Wednesday, 30 July 2008

Having no plan is a plan to fail

So this morning I went to see the solicitors. They're coming round next Tuesday to take the photos and value the flat. This is it, I'm really doing this. It's scary and exciting at the same time, but as my friend Jane says "Feel the fear and do it anyway".

I'm busy finishing off the curtains I started two weeks ago so I at least have matching curtains in my bedroom. Then it's a good dust and polish before dressing the flat on the weekend for it's close up.

I can't say I'll be sorry to sell this place. It was fine for a while but I'm tired of it now and all the hassles with the noisy neighbours have taken their toll. I'll be glad to sell it and put the money in the bank for a while.

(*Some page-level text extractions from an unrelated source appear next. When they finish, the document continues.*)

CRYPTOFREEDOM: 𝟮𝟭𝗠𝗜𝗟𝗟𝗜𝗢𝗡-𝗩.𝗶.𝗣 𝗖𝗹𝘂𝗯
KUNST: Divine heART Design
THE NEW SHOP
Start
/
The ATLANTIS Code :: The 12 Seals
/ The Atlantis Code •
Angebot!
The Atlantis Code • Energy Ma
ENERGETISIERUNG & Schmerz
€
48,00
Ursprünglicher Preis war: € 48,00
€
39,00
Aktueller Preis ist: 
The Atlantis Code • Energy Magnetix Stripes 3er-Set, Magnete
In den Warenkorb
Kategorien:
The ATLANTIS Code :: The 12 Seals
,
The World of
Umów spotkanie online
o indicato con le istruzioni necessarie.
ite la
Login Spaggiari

Next is getting the car sorted and putting it on Auto Trader. That is unless you my lovely friends and readers wish to buy a silver W reg Polo with 58,000 miles on the clock? I've loved my little Polo but it's time to say goodbye and join the millions of people around the world who use public transport or low/no carbon (foot or bike) transport again.

My plans for travel are starting to come together. While I have no definite time frames yet I have a rough list of countries I want to see. Planning isn't always my forte, I have been known to rock up to far flung places with no further thought than actually flying there. But this is an adventure right? So what's to plan?

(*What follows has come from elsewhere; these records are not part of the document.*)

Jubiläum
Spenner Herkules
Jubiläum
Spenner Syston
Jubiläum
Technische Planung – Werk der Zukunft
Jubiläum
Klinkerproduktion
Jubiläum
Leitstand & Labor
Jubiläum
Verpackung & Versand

Quite a lot it seems. The more I actually think about what I am doing the more I realise that I have a fairly substantial amount of 'stuff'. I've also realised that none of that 'stuff' makes me happy. It's all just possessions and they can be lived without. What to do with it all though?

There was the guy in Australia who sold his life on Ebay, friends and job included. Maybe I could do that, but without the job bit? Whatever, I have a shed load of stuff to get rid of as I don't want to put it all into storage.

I'm going to take the military precision approach to this and list it all out. Maybe then I'll get really scared....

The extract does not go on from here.